- TASK OBJECTIVE
All entries below must be given again word for word.
======== DATA EXTRACT
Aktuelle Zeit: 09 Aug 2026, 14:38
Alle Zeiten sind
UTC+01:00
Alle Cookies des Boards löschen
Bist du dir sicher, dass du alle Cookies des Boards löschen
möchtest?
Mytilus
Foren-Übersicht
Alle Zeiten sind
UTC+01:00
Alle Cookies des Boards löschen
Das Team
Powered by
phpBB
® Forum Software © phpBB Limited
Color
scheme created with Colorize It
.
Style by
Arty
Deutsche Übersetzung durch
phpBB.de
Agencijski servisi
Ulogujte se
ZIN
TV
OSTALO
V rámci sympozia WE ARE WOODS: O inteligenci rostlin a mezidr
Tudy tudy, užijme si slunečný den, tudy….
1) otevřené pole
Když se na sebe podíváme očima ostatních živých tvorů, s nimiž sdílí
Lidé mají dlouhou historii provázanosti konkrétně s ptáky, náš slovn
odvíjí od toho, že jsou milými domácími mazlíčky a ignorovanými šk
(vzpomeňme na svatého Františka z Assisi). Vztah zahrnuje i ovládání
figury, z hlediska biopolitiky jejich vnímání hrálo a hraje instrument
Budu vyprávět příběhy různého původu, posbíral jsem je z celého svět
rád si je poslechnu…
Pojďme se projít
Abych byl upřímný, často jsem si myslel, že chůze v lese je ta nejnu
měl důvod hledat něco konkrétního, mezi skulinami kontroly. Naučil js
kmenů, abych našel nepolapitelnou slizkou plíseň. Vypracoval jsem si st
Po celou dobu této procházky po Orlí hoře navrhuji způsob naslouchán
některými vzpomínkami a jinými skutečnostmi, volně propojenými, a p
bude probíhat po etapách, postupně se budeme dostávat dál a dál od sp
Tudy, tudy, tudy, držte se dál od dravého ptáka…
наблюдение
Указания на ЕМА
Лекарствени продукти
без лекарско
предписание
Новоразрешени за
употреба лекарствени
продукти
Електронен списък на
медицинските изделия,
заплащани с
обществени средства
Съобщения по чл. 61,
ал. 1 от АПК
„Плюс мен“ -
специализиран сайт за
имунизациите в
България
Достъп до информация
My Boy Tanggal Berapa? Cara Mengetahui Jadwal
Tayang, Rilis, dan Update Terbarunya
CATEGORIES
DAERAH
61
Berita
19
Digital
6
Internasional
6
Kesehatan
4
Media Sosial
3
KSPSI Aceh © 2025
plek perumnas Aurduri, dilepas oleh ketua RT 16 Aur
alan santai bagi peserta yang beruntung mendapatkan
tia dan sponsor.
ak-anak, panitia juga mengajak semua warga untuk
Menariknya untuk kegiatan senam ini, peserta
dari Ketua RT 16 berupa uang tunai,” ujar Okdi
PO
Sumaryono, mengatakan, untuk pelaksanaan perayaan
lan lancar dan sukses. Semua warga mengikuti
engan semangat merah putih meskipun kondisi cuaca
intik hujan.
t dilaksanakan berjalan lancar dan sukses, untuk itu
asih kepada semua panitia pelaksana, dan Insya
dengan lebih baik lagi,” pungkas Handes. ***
================
- EXERCISE SOLUTION
Aktuelle Zeit: 09 Aug 2026, 14:38
Alle Zeiten sind
UTC+01:00
Alle Cookies des Boards löschen
Bist du dir sicher, dass du alle Cookies des Boards löschen
möchtest?
Mytilus
Foren-Übersicht
Alle Zeiten sind
UTC+01:00
Alle Cookies des Boards löschen
Das Team
Powered by
phpBB
® Forum Software © phpBB Limited
Color
scheme created with Colorize It
.
Style by
Arty
Deutsche Übersetzung durch
phpBB.de
Agencijski servisi
Ulogujte se
ZIN
TV
OSTALO
V rámci sympozia WE ARE WOODS: O inteligenci rostlin a mezidr
Tudy tudy, užijme si slunečný den, tudy….
1) otevřené pole
Když se na sebe podíváme očima ostatních živých tvorů, s nimiž sdílí
Lidé mají dlouhou historii provázanosti konkrétně s ptáky, náš slovn
odvíjí od toho, že jsou milými domácími mazlíčky a ignorovanými šk
(vzpomeňme na svatého Františka z Assisi). Vztah zahrnuje i ovládání
figury, z hlediska biopolitiky jejich vnímání hrálo a hraje instrument
Budu vyprávět příběhy různého původu, posbíral jsem je z celého svět
rád si je poslechnu…
Pojďme se projít
Abych byl upřímný, často jsem si myslel, že chůze v lese je ta nejnu
měl důvod hledat něco konkrétního, mezi skulinami kontroly. Naučil js
kmenů, abych našel nepolapitelnou slizkou plíseň. Vypracoval jsem si st
Po celou dobu této procházky po Orlí hoře navrhuji způsob naslouchán
některými vzpomínkami a jinými skutečnostmi, volně propojenými, a p
bude probíhat po etapách, postupně se budeme dostávat dál a dál od sp
Tudy, tudy, tudy, držte se dál od dravého ptáka…
наблюдение
Указания на ЕМА
Лекарствени продукти
без лекарско
предписание
Новоразрешени за
употреба лекарствени
продукти
Електронен списък на
медицинските изделия,
заплащани с
обществени средства
Съобщения по чл. 61,
ал. 1 от АПК
„Плюс мен“ -
специализиран сайт за
имунизациите в
България
Достъп до информация
My Boy Tanggal Berapa? Cara Mengetahui Jadwal
Tayang, Rilis, dan Update Terbarunya
CATEGORIES
DAERAH
61
Berita
19
Digital
6
Internasional
6
Kesehatan
4
Media Sosial
3
KSPSI Aceh © 2025
plek perumnas Aurduri, dilepas oleh ketua RT 16 Aur
alan santai bagi peserta yang beruntung mendapatkan
tia dan sponsor.
ak-anak, panitia juga mengajak semua warga untuk
Menariknya untuk kegiatan senam ini, peserta
dari Ketua RT 16 berupa uang tunai,” ujar Okdi
PO
Sumaryono, mengatakan, untuk pelaksanaan perayaan
lan lancar dan sukses. Semua warga mengikuti
engan semangat merah putih meskipun kondisi cuaca
intik hujan.
t dilaksanakan berjalan lancar dan sukses, untuk itu
asih kepada semua panitia pelaksana, dan Insya
dengan lebih baik lagi,” pungkas Handes. ***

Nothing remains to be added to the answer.